It isn’t always necessary to head out onto the plains of Kenya’s Masai Mara National Reserve for wildlife photography, as some lodges and camps attract a variety of animals, including of course birds, in which some may choose to make their home; for smaller mammals these camps almost certainly offer a greater degree of security, as larger predators are far less likely to enter the grounds.

On some days we chose to visit other camps around the Mara for lunch and to rest up during the hottest hours instead of returning to our own, and I’ve spent more than a few enjoyable hours walking around capturing images of various birds, dik-dik, and even rock hyrax. But what delighted me the most was one afternoon seeing movement around the base of a tree, which turned out to be a family of dwarf mongoose!

I had come across dwarf mongoose before out on the Mara proper, and getting close enough to this rather skittish animal is far from easy.
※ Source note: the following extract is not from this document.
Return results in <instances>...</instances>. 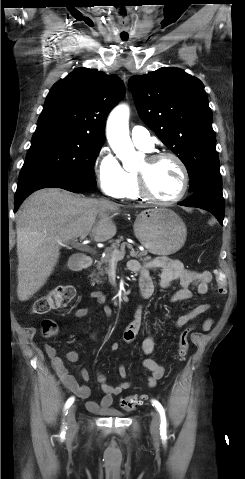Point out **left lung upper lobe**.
Returning <instances> with one entry per match:
<instances>
[{"instance_id":"left-lung-upper-lobe-1","label":"left lung upper lobe","mask_w":245,"mask_h":479,"mask_svg":"<svg viewBox=\"0 0 245 479\" xmlns=\"http://www.w3.org/2000/svg\"><path fill=\"white\" fill-rule=\"evenodd\" d=\"M138 112L184 163L190 187L220 178L212 113L202 82L179 68H160L130 78Z\"/></svg>"}]
</instances>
In this case though, somewhat habituated to the movements of humans relatively close to their den, this seemed like a golden opportunity.

Ever so slowly I lowered myself until I was laying flat on the ground, then bit by bit I inched myself forward, freezing every time one of the mongoose looked my way; they were well aware of my presence and there was always at least one that kept it’s eyes on me, yet clearly they didn’t feel threatened.
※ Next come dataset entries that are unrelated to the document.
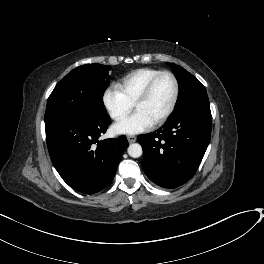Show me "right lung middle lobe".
<instances>
[{
  "instance_id": "right-lung-middle-lobe-1",
  "label": "right lung middle lobe",
  "mask_w": 264,
  "mask_h": 264,
  "mask_svg": "<svg viewBox=\"0 0 264 264\" xmlns=\"http://www.w3.org/2000/svg\"><path fill=\"white\" fill-rule=\"evenodd\" d=\"M109 70V65L92 63L68 73L48 98L45 123L64 118L108 115L103 94L110 83Z\"/></svg>"
}]
</instances>
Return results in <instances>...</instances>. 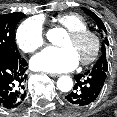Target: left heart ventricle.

This was all happening around 4:30pm, just before we were aiming to set off on our afternoon game drive, and fortunately the sun was just low enough to the west shine some light under the large tree situated directly above the den, and perfectly illuminating the right side of each mongoose face that looked in my direction.

The dwarf mongoose (Helogale parvula) is listed as Least Concern on the IUCN Red List of Threatened Species.